Top of EXTRACTED DATA

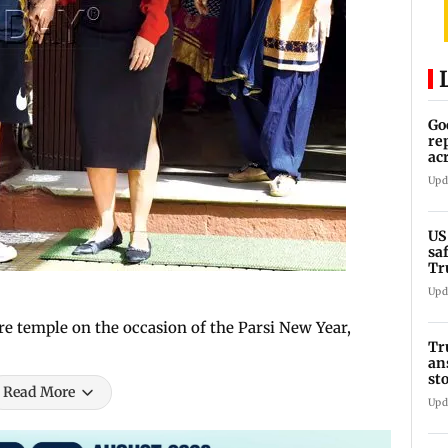
Go
re
ac
Upd
US
sa
Tr
Upd
re temple on the occasion of the Parsi New Year,
Tr
an
st
Read More
co
Upd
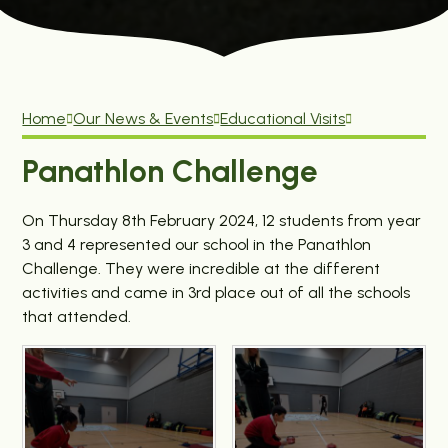
Home
Our News & Events
Educational Visits
Panathlon Challenge
On Thursday 8th February 2024, 12 students from year
3 and 4 represented our school in the Panathlon
Challenge. They were incredible at the different
activities and came in 3rd place out of all the schools
that attended.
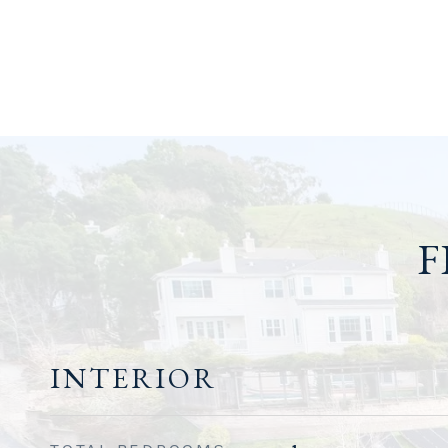
F
INTERIOR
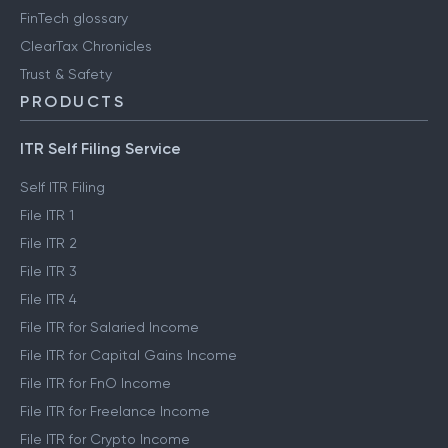
FinTech glossary
ClearTax Chronicles
Trust & Safety
PRODUCTS
ITR Self Filing Service
Self ITR Filing
File ITR 1
File ITR 2
File ITR 3
File ITR 4
File ITR for Salaried Income
File ITR for Capital Gains Income
File ITR for FnO Income
File ITR for Freelance Income
File ITR for Crypto Income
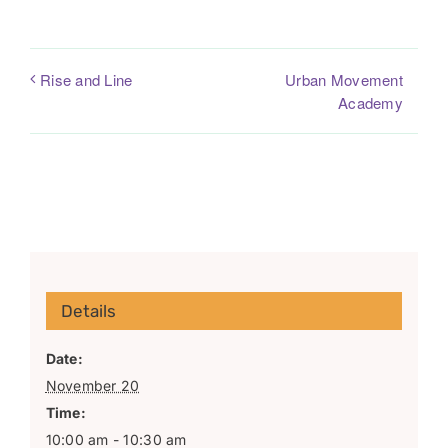
Urban Movement
Rise and Line
Academy
Details
Date:
November 20
Time:
10:00 am - 10:30 am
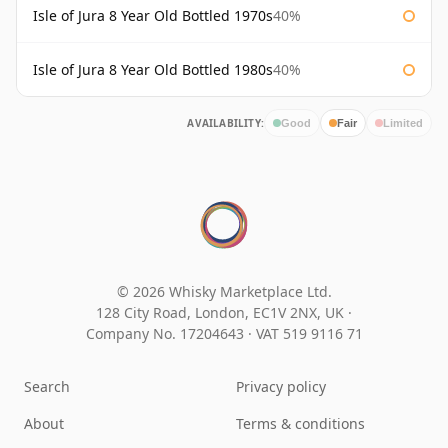
Isle of Jura 8 Year Old Bottled 1970s
40%
Isle of Jura 8 Year Old Bottled 1980s
40%
AVAILABILITY:
Good
Fair
Limited
© 2026 Whisky Marketplace Ltd.
128 City Road, London, EC1V 2NX, UK ·
Company No. 17204643
·
VAT 519 9116 71
Search
Privacy policy
About
Terms & conditions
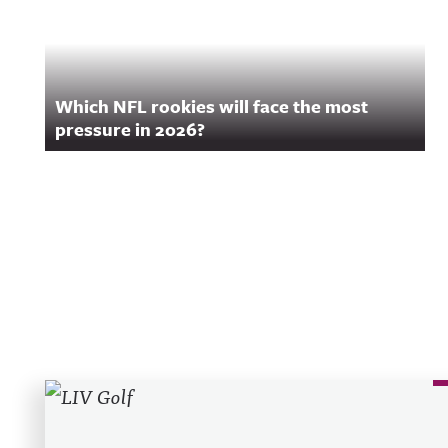
Which NFL rookies will face the most
pressure in 2026?
Recent Posts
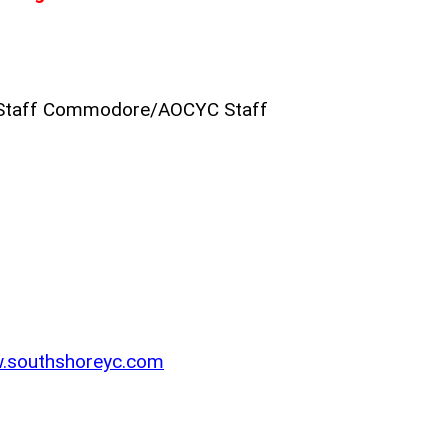
Staff Commodore/AOCYC Staff
w.southshoreyc.com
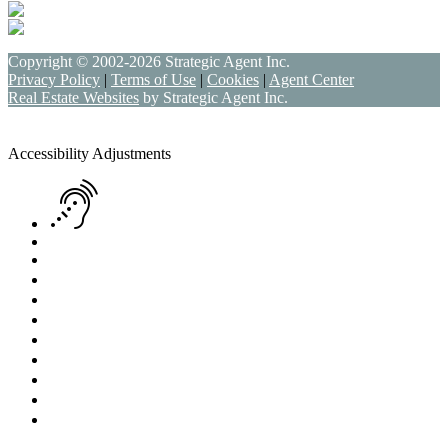
Copyright © 2002-2026
Strategic Agent
Inc.
Privacy Policy
|
Terms of Use
|
Cookies
|
Agent Center
Real Estate Websites
by
Strategic Agent
Inc.
Accessibility Help
Skip to content
Skip to menu
Skip to Footer
Open toolbar
Accessibility Adjustments
Screen Reader Adjustment
Keyboard Navigation
Text Reader
Increase Text
Decrease Text
Readable Font
Grayscale
High Contrast
Negative Contrast
Light Background
Links Underline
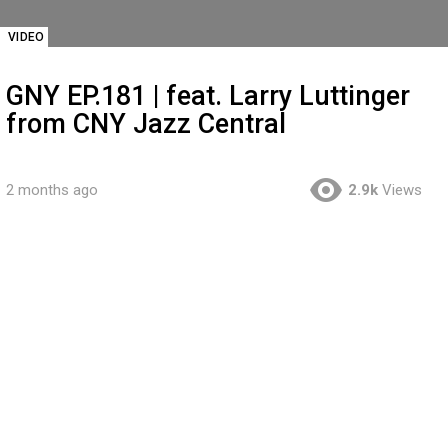
VIDEO
GNY EP.181 | feat. Larry Luttinger
from CNY Jazz Central
2 months ago
2.9k
Views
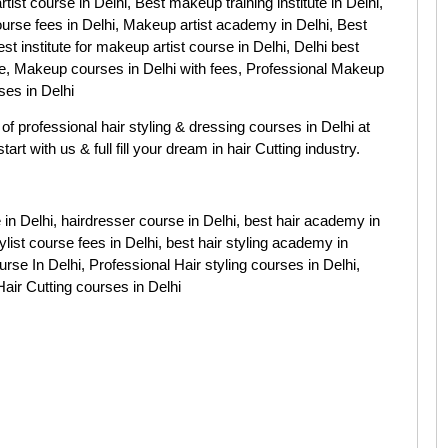
rtist course in Delhi, Best makeup training institute in Delhi,
ourse fees in Delhi, Makeup artist academy in Delhi, Best
st institute for makeup artist course in Delhi, Delhi best
, Makeup courses in Delhi with fees, Professional Makeup
ses in Delhi
of professional hair styling & dressing courses in Delhi at
art with us & full fill your dream in hair Cutting industry.
se in Delhi, hairdresser course in Delhi, best hair academy in
tylist course fees in Delhi, best hair styling academy in
rse In Delhi, Professional Hair styling courses in Delhi,
Hair Cutting courses in Delhi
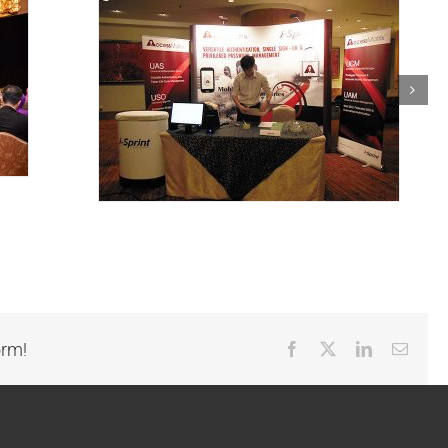
orm!
Facebook
X
LinkedIn
Email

Bottom of EXTRACTED DATA

== TASK DIRECTIONS ==
The required answer is each line of the entries containing the string "from".

== ANSWER FOR THE TASK ==
On Thursday 8th February 2024, 12 students from year
from CNY Jazz Central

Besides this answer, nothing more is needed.